Hierarchy of Controls
The Hierarchy of Controls (also known as the Hierarchy of Hazard Controls) is a simple ranking for the methods used to control hazards - from the most effective to those that are measures of last resort, as shown below.
The five hierarchies can be roughly described as follows:
Are they useful for AI safety?
The tools described above are used for concrete bounded engineering problems and may not be directly useful for unbounded problems like AI safety, and its relevance may be limited to fairly predictable tool AIs instead of powerful agentic AIs. It may potentially even hinder us from actually thinking about the (widely contested) hard part of the problem. Nevertheless, I’ll attempt to explore aspects where these approaches may help - even if applying them to AI safety may seem forced.
HazID has a workflow similar to training stories, where one describes the ‘training goal’ (a mechanistic description of the algorithms used in the development of the model) and the ‘training rationale’ (how the techniques employed will produce the desired goal). It aims to address several questions. How is this model built? What do we know and not know about the model? What will it have access to the real world, and what are its capabilities and limitations? What are the possible failure modes, how serious would they be, and how likely are they?
The bow-tie diagram raises questions on the undesirable consequences from hazards in a model. When an ML model starts behaving dangerously upon deployment, is there an off-switch button? What is the probability that it will work? Are there any merits to AI boxing?
The Swiss cheese model, used as the cover image for Dan Hendrycks’ post on Pragmatic AI Safety, helps to visualize preventive measures that can be used to prevent catastrophes. While it is recognized that all current proposals for AI safety are not fool-proof against a potential AI catastrophe, each proposal may serve as an additional imperfect barrier between the dangers of AI and the catastrophe. These barriers could be anything ranigng from interpretability tools to peer into the inner workings of the model, to the use of quantilizers to prevent hard optimization that exerbates Goodharting, to even training language models to not say things that involves describing someone getting injured.
Assuming an existing ML model is mostly safe, the Change Management workflow could help raise questions about how changes to the model could cause it to behave in unexpected ways. Will the model be trained on more parameters, and what does that do to its behavior? Is there a possibility of inverse scaling? Is additional data used to train the model? If so, do they contain hazards that were not previously present?
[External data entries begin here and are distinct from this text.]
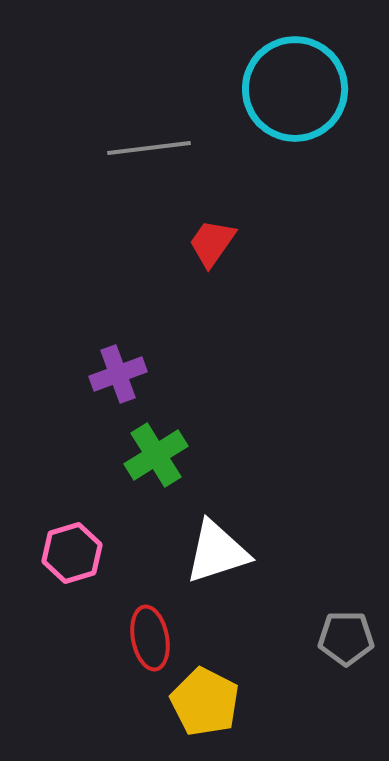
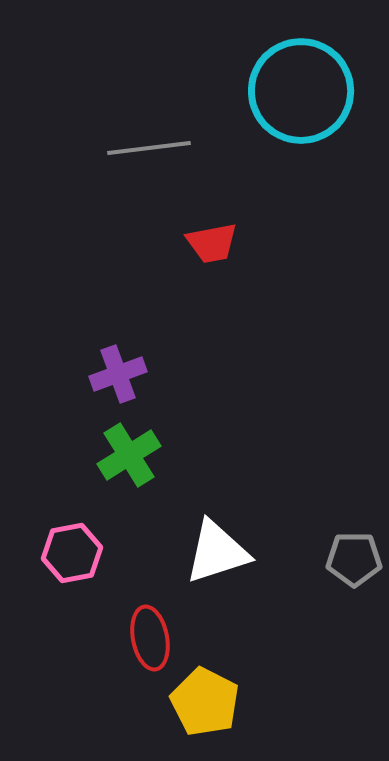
cyan circle: moved 6 px right, 2 px down
red trapezoid: rotated 136 degrees counterclockwise
green cross: moved 27 px left
pink hexagon: rotated 6 degrees clockwise
gray pentagon: moved 8 px right, 79 px up
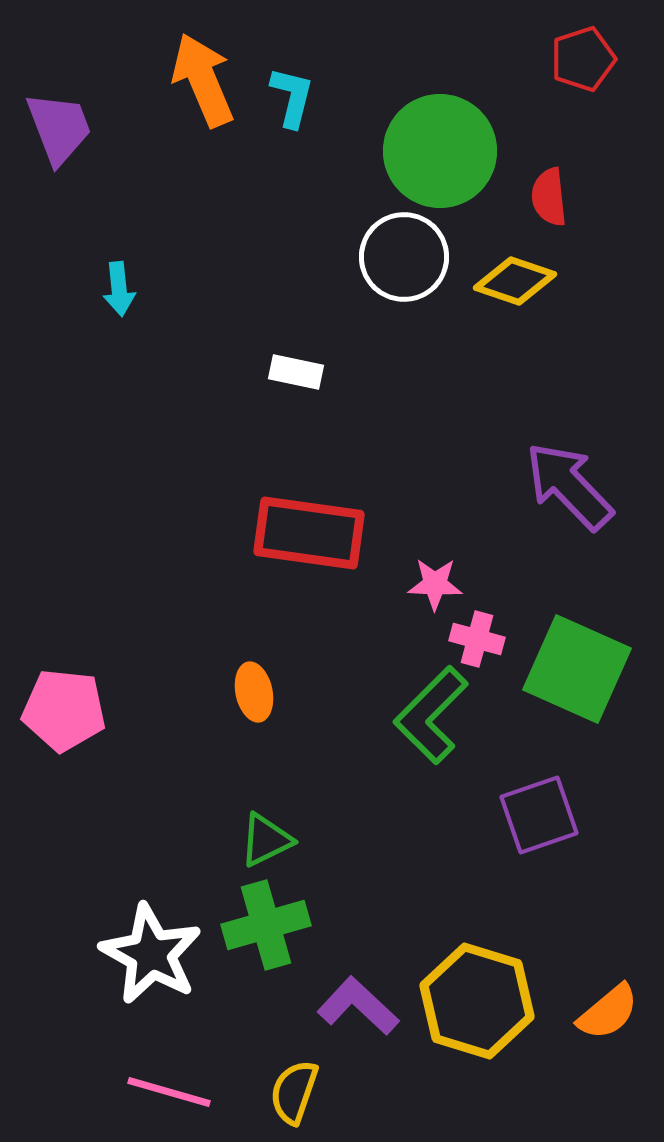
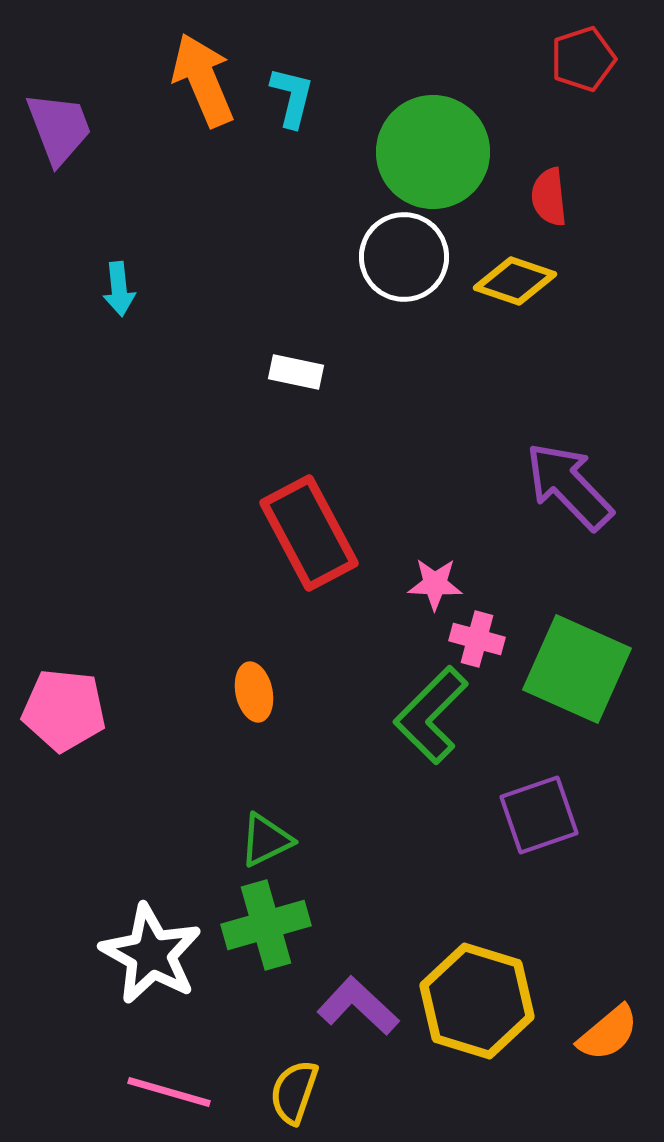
green circle: moved 7 px left, 1 px down
red rectangle: rotated 54 degrees clockwise
orange semicircle: moved 21 px down
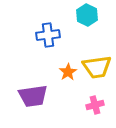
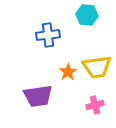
cyan hexagon: rotated 20 degrees counterclockwise
purple trapezoid: moved 5 px right
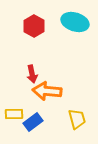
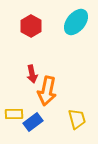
cyan ellipse: moved 1 px right; rotated 68 degrees counterclockwise
red hexagon: moved 3 px left
orange arrow: rotated 84 degrees counterclockwise
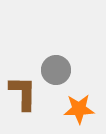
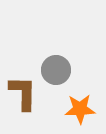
orange star: moved 1 px right
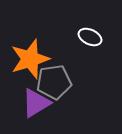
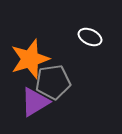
gray pentagon: moved 1 px left
purple triangle: moved 1 px left, 1 px up
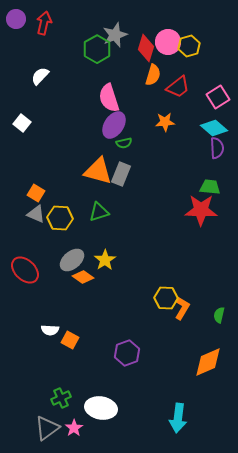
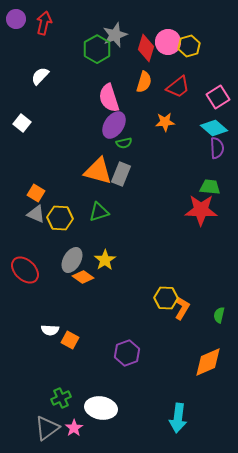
orange semicircle at (153, 75): moved 9 px left, 7 px down
gray ellipse at (72, 260): rotated 20 degrees counterclockwise
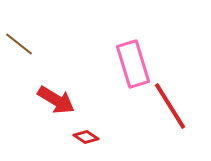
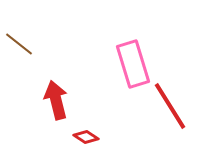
red arrow: rotated 135 degrees counterclockwise
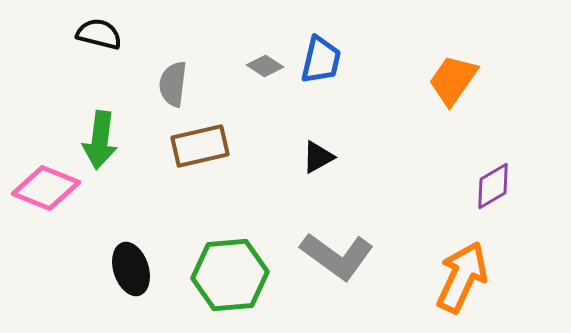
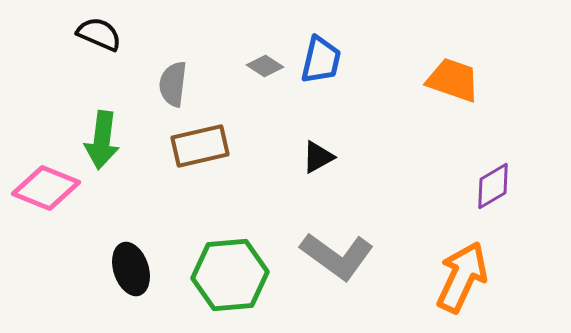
black semicircle: rotated 9 degrees clockwise
orange trapezoid: rotated 74 degrees clockwise
green arrow: moved 2 px right
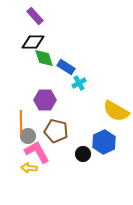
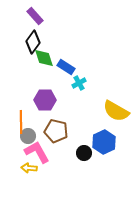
black diamond: rotated 55 degrees counterclockwise
black circle: moved 1 px right, 1 px up
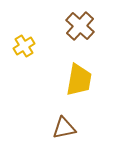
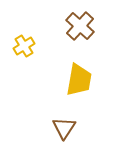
brown triangle: rotated 45 degrees counterclockwise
AI safety is difficult because capabilities are often a tradeoff with safety. Hierarchy of Controls illustrates that while we would eliminate all hazards in an ideal world, this may sometimes not be feasible. It may be because there is no known solution to eliminate them, or drastic measures incur a high cost of alignment tax, in which case one may resort to less ideal alternatives. For example, if we cannot eliminate dishonesty from a model, are there techniques we can employ to elicit its latent knowledge instead?
While thinking about AI safety in a technical safety mindset may raise more questions than provide answers, with the questions raised being mostly just common-sense questions, it may be worth devising a tool or a workflow that reliably addresses these safety concerns. Good tools help create processes that are safe, and safe processes help safeguard systems against human negligence.